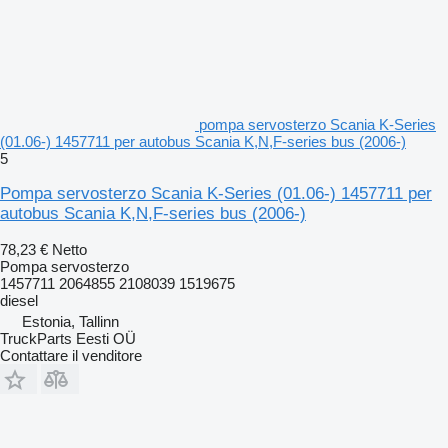
pompa servosterzo Scania K-Series
(01.06-) 1457711 per autobus Scania K,N,F-series bus (2006-)
5
Pompa servosterzo Scania K-Series (01.06-) 1457711 per
autobus Scania K,N,F-series bus (2006-)
78,23 €
Netto
Pompa servosterzo
1457711 2064855 2108039 1519675
diesel
Estonia, Tallinn
TruckParts Eesti OÜ
Contattare il venditore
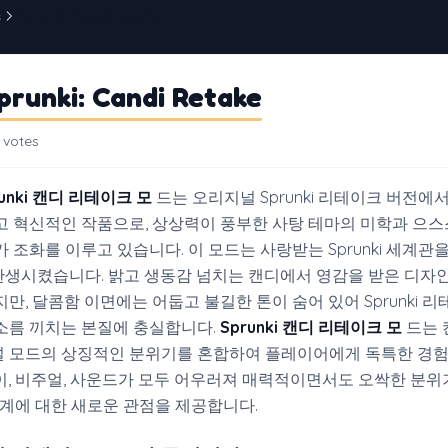
s
Sprunki: Candi Retake
runki: Candi Retake
 votes
runki 캔디 리테이크 모
드는 오리지널 Sprunki 리테이크 버전에
고 혁신적인 작품으로, 상상력이 풍부한 사탕 테마의 미학과 으스
 조화를 이루고 있습니다. 이 모드는 사랑받는 Sprunki 세계관
생시켰습니다. 밝고 생동감 넘치는 캔디에서 영감을 받은 디자
만, 달콤함 이면에는 어둡고 불길한 톤이 숨어 있어 Sprunki 리
소름 끼치는 본질에 충실합니다.
Sprunki 캔디 리테이크 모
드는 
 모드의 상징적인 분위기를 혼합하여 플레이어에게 독특한 경
이, 비주얼, 사운드가 모두 어우러져 매력적이면서도 오싹한 분위
i 세계에 대한 새로운 관점을 제공합니다.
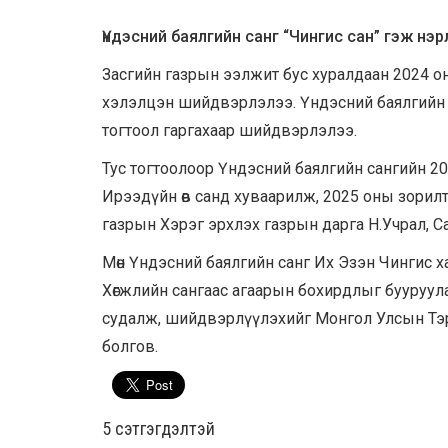
Үндэсний баялгийн санг “Чингис сан” гэж нэр
Засгийн газрын ээлжит бус хуралдаан 2024 
хэлэлцэн шийдвэрлэлээ. Үндэсний баялгийн с
тогтоол гаргахаар шийдвэрлэлээ.
Тус тогтоолоор Үндэсний баялгийн сангийн 20
Ирээдүйн өв санд хуваарилж, 2025 оны зорил
газрын Хэрэг эрхлэх газрын дарга Н.Учрал, С
Мөн Үндэсний баялгийн санг Их Эзэн Чингис х
Хөгжлийн сангаас агаарын бохирдлыг бууруулах 
судалж, шийдвэрлүүлэхийг Монгол Улсын Тэргүү
болгов.
5 cэтгэгдэлтэй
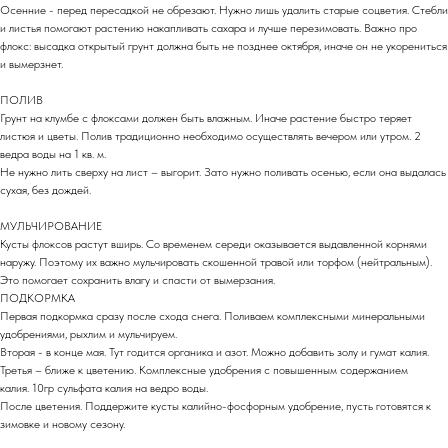
Осенние - перед пересадкой не обрезают. Нужно лишь удалить старые соцветия. Стебли
и листья помогают растению накапливать сахара и лучше перезимовать. Важно про
флокс: высадка открытый грунт должна быть не позднее октября, иначе он не укорениться
и вымерзнет.
ПОЛИВ
Грунт на клумбе с флоксами должен быть влажным. Иначе растение быстро теряет
листюя и цветы. Полив традиционно необходимо осуществлять вечером или утром. 2
ведра воды на 1 кв. м.
Не нужно лить сверху на лист – выгорит. Зато нужно поливать осенью, если она выдалась
сухая, без дождей.
МУЛЬЧИРОВАНИЕ
Кусты флоксов растут вширь. Со временем середи оказывается выдавленной корнями
наружу. Поэтому их важно мульчировать скошенной травой или торфом (нейтральным).
Это помогает сохранить влагу и спасти от вымерзания.
ПОДКОРМКА
Первая подкормка сразу после схода снега. Поливаем комплексными минеральными
удобрениями, рыхлим и мульчируем.
Вторая - в конце мая. Тут годится органика и азот. Можно добавить золу и гумат калия.
Третья – ближе к цветению. Комплексные удобрения с повышенным содержанием
калия. 10гр сульфата калия на ведро воды.
После цветения. Поддержите кусты калийно-фосфорным удобрение, пусть готовятся к
зимовке и новому сезону.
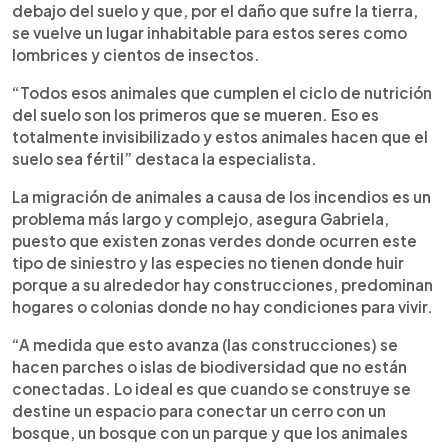
debajo del suelo y que, por el daño que sufre la tierra,
se vuelve un lugar inhabitable para estos seres como
lombrices y cientos de insectos.
“Todos esos animales que cumplen el ciclo de nutrición
del suelo son los primeros que se mueren. Eso es
totalmente invisibilizado y estos animales hacen que el
suelo sea fértil” destaca la especialista.
La migración de animales a causa de los incendios es un
problema más largo y complejo, asegura Gabriela,
puesto que existen zonas verdes donde ocurren este
tipo de siniestro y las especies no tienen donde huir
porque a su alrededor hay construcciones, predominan
hogares o colonias donde no hay condiciones para vivir.
“A medida que esto avanza (las construcciones) se
hacen parches o islas de biodiversidad que no están
conectadas. Lo ideal es que cuando se construye se
destine un espacio para conectar un cerro con un
bosque, un bosque con un parque y que los animales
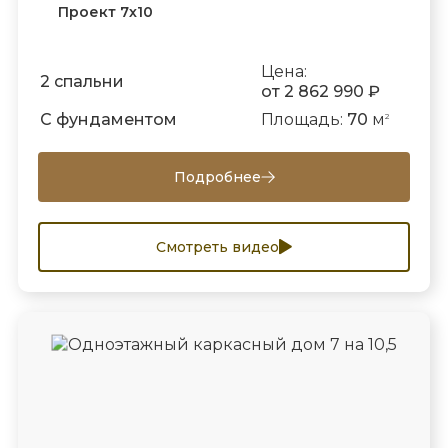
Проект 7х10
Цена:
2 спальни
от 2 862 990 ₽
С фундаментом
Площадь:
70
м
2
Подробнее
Смотреть видео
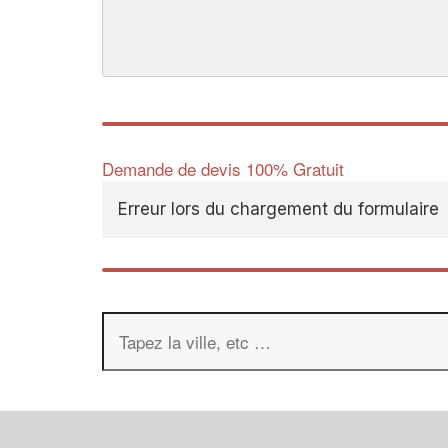
Demande de devis 100% Gratuit
Erreur lors du chargement du formulaire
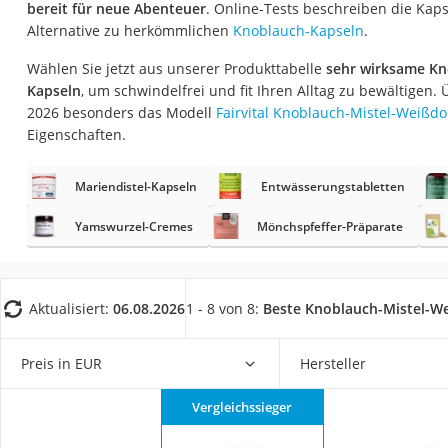
bereit für neue Abenteuer
. Online-Tests beschreiben die Kap
Eiweißpulver
Alternative zu herkömmlichen
Knoblauch-Kapseln
.
Magnesiumpräpar
Wählen Sie jetzt aus unserer Produkttabelle
sehr wirksame Kn
Katzenklappe
Kapseln
, um schwindelfrei und fit Ihren Alltag zu bewältigen.
Nackenmassagege
2026 besonders das Modell
Fairvital Knoblauch-Mistel-Weißd
Eigenschaften.
Zeckenschutz Katz
leichter Haartrock
Mariendistel-Kapseln
Entwässerungstabletten
Philips-Sonicare-
Yamswurzel-Cremes
Mönchspfeffer-Präparate
Schildkrötenhaus
Mineralfutter Pfer
Massagegerät
Aktualisiert:
06.08.2026
1 - 8 von 8:
Beste Knoblauch-Mistel-W
Service
Preis in EUR
Hersteller
Vergleichssieger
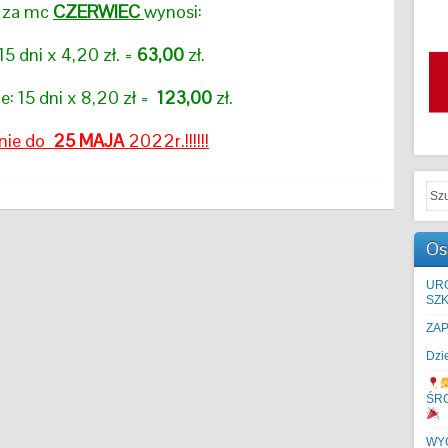
 za mc
CZERWIEC
wynosi:
 15 dni x 4,20 zł. =
63,00
zł.
e: 15 dni x 8,20 zł =
123,00
zł.
inie do
25 MAJA
2022r.!!!!!!
Os
UR
SZK
ZA
Dzi
ŚR
WYC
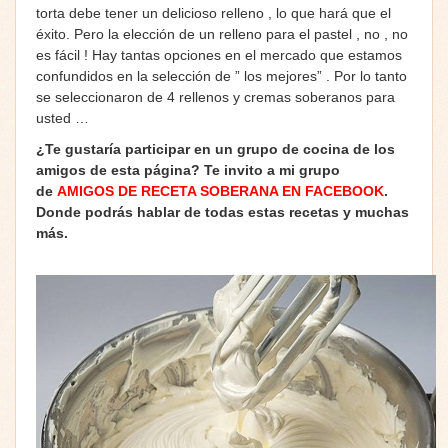
torta debe tener un delicioso relleno , lo que hará que el
éxito. Pero la elección de un relleno para el pastel , no , no
es fácil ! Hay tantas opciones en el mercado que estamos
confundidos en la selección de ” los mejores” . Por lo tanto
se seleccionaron de 4 rellenos y cremas soberanos para
usted …
¿Te gustaría participar en un grupo de cocina de los
amigos de esta página? Te invito a mi grupo
de
AMIGOS DE RECETA SOBERANA EN FACEBOOK
.
Donde podrás hablar de todas estas recetas y muchas
más.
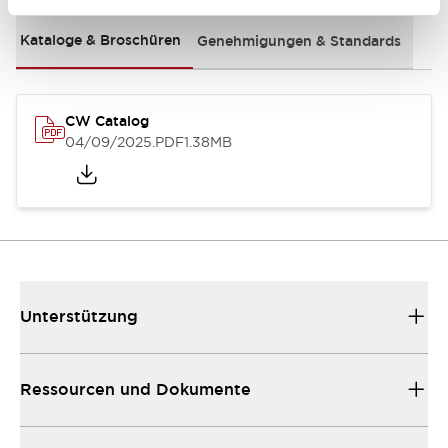
Kataloge & Broschüren
Genehmigungen & Standards
CW Catalog
04/09/2025
.PDF
1.38MB
Unterstützung
Ressourcen und Dokumente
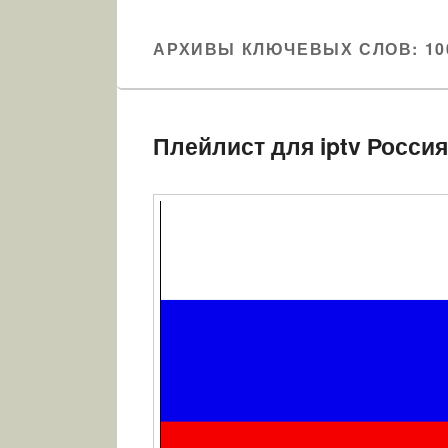
АРХИВЫ КЛЮЧЕВЫХ СЛОВ:
10
Плейлист для iptv Россия 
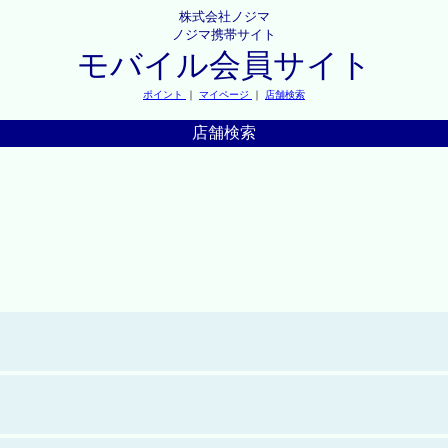
株式会社ノジマ
ノジマ携帯サイト
モバイル会員サイト
ポイント
｜
マイページ
｜
店舗検索
店舗検索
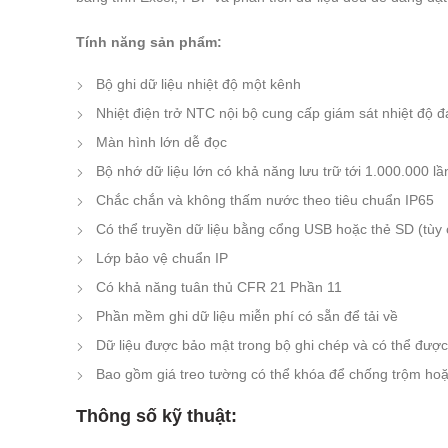
Tính năng sản phẩm:
Bộ ghi dữ liệu nhiệt độ một kênh
Nhiệt điện trở NTC nội bộ cung cấp giám sát nhiệt độ đ
Màn hình lớn dễ đọc
Bộ nhớ dữ liệu lớn có khả năng lưu trữ tới 1.000.000 lầ
Chắc chắn và không thấm nước theo tiêu chuẩn IP65
Có thể truyền dữ liệu bằng cổng USB hoặc thẻ SD (tùy
Lớp bảo vệ chuẩn IP
Có khả năng tuân thủ CFR 21 Phần 11
Phần mềm ghi dữ liệu miễn phí có sẵn để tải về
Dữ liệu được bảo mật trong bộ ghi chép và có thể đư
Bao gồm giá treo tường có thể khóa để chống trộm ho
Thông số kỹ thuật:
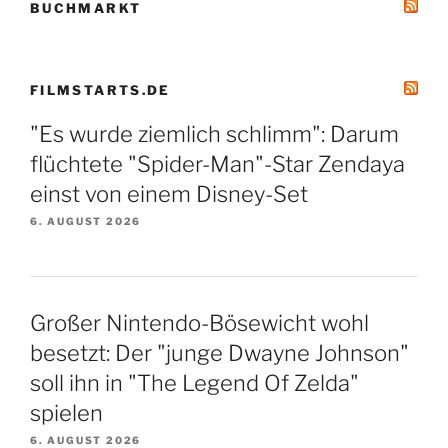
BUCHMARKT
FILMSTARTS.DE
"Es wurde ziemlich schlimm": Darum
flüchtete "Spider-Man"-Star Zendaya
einst von einem Disney-Set
6. AUGUST 2026
Großer Nintendo-Bösewicht wohl
besetzt: Der "junge Dwayne Johnson"
soll ihn in "The Legend Of Zelda"
spielen
6. AUGUST 2026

..............................

§ **Exercise details**
Which of the lines above include the word "Knoblauch"? Copy each of them.

§ **Response to the exercise**
Knoblauch-Kapseln
Fairvital Knoblauch-Mistel-Weißd
Beste Knoblauch-Mistel-W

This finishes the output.